#### What to work on
In the listing below, find the line holding "Jornal Fórum" and the line holding "Naturprodukte". Write out those two lines and all lines between, exactly, and nothing more.

#### Provided data
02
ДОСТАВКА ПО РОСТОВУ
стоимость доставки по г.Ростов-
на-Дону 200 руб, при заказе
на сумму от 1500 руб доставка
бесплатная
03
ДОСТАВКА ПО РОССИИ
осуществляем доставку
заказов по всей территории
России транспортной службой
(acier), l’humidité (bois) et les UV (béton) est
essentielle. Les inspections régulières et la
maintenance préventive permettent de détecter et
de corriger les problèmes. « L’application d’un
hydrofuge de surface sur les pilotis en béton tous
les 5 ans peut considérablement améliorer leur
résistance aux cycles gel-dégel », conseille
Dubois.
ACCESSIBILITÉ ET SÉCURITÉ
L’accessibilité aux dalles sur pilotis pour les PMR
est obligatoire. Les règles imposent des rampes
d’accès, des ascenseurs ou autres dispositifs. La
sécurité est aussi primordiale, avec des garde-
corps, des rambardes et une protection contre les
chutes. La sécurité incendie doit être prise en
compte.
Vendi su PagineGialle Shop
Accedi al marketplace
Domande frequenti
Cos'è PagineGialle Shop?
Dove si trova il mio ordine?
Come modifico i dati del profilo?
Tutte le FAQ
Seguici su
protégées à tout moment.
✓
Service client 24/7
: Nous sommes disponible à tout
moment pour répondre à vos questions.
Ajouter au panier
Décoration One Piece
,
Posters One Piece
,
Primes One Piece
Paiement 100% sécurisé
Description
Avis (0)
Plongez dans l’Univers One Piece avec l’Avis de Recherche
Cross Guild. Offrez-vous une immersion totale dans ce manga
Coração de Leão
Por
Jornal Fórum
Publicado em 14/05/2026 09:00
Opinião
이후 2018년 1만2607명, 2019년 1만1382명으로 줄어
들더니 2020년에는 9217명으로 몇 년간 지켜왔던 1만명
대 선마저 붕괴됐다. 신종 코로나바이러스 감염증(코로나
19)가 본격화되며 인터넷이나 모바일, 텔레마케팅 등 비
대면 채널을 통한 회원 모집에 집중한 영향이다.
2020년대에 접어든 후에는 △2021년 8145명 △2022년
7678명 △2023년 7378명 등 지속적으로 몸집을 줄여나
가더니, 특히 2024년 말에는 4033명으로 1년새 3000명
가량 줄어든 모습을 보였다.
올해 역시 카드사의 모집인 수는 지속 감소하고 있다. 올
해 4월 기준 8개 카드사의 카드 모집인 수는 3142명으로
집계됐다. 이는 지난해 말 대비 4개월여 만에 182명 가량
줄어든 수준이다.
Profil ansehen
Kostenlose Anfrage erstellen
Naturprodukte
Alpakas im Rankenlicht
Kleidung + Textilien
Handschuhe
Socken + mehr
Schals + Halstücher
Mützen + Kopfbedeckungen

#### Exercise answer
Jornal Fórum
Publicado em 14/05/2026 09:00
Opinião
이후 2018년 1만2607명, 2019년 1만1382명으로 줄어
들더니 2020년에는 9217명으로 몇 년간 지켜왔던 1만명
대 선마저 붕괴됐다. 신종 코로나바이러스 감염증(코로나
19)가 본격화되며 인터넷이나 모바일, 텔레마케팅 등 비
대면 채널을 통한 회원 모집에 집중한 영향이다.
2020년대에 접어든 후에는 △2021년 8145명 △2022년
7678명 △2023년 7378명 등 지속적으로 몸집을 줄여나
가더니, 특히 2024년 말에는 4033명으로 1년새 3000명
가량 줄어든 모습을 보였다.
올해 역시 카드사의 모집인 수는 지속 감소하고 있다. 올
해 4월 기준 8개 카드사의 카드 모집인 수는 3142명으로
집계됐다. 이는 지난해 말 대비 4개월여 만에 182명 가량
줄어든 수준이다.
Profil ansehen
Kostenlose Anfrage erstellen
Naturprodukte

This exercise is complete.